On its part, the army is letting Khan take the lead in battling PDM but is expectedly refuting charges of interference in governance. While addressing the cadets of the Pakistan Military Academy on October 10, army chief Qamar Javed Bajwa said: “I count it a great honour that we stand before the nation as a trusted and accountable institution”. He also emphasised “Our actions are guided by constitution and the national interest of Pakistan”.
This is not the first time in Pakistan’s history that sections of its political class are seeking to take on the army. What is different now is that they are openly calling for it to be an apolitical force, as is traditional in true democracies. This goes against the grain of the army’s entrenched belief that it is the only institution that can uphold the country’s national interest, that all others are ineffective, and the political class is venal and corrupt. This thinking is reinforced by its view that India is a perpetual enemy. The army has ensured that this view of India becomes deeply entrenched among the Pakistani people. Now, even the few Pakistanis who stood for the normalisation of India-Pakistan ties have turned against India because they feel that this country has changed course after the 2019 elections.

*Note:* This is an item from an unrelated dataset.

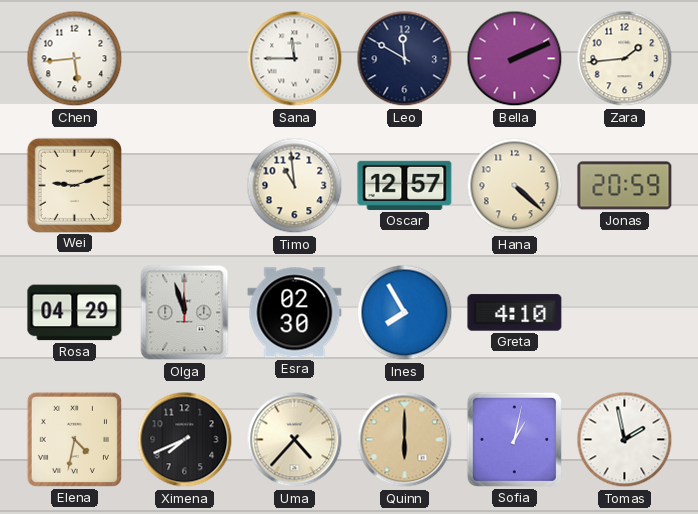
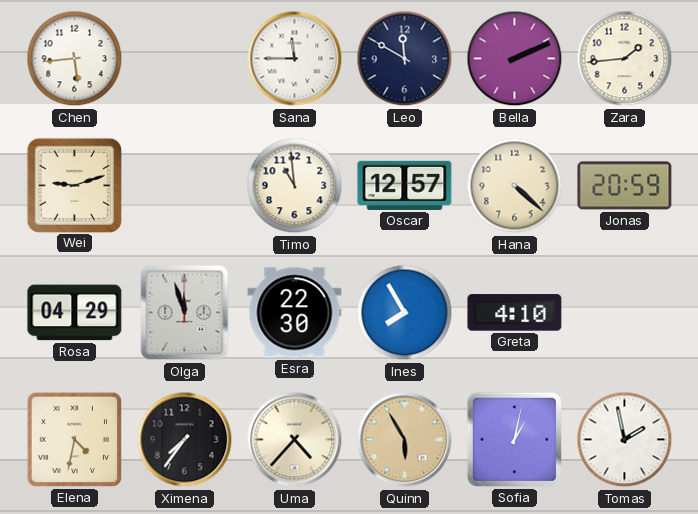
Esra: 02:30 -> 22:30
Ximena: 7:41 -> 7:36
Quinn: 6:00 -> 5:55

Will the PDM succeed in consolidating the substantial disillusionment against the Khan government as well as creating a sentiment for the army to confine itself only to its professional duties?
The government has failed on different fronts since it assumed office. The economy continues to be in a mess and the macroeconomic targets set by IMF remain unmet. Consequently, the Fund is demanding an end to tax loopholes, increase in electricity rates and greater autonomy for regulators. These are politically almost impossible to accomplish. Pakistan’s foreign policy is under strain too. Its Kashmir policy has not yielded results and the strains with the Arab peninsular states, especially Saudi Arabia, are enormous; Turkey cannot replace the Saudi connection. There is thus material to fan discontent against the Khan government.
The same will be difficult to do against the army, despite its support for Khan. Even if there is some discontent because of Bajwa’s extension, the army will close ranks to protect its role in the polity.
The India factor will be used to remind the people that it is needed to protect them, especially at this time. The army’s capacity to break Opposition unity should also never be underestimated.
The October 16 rally may, therefore, give an indication of both the capability of the opposition and the army’s strategy.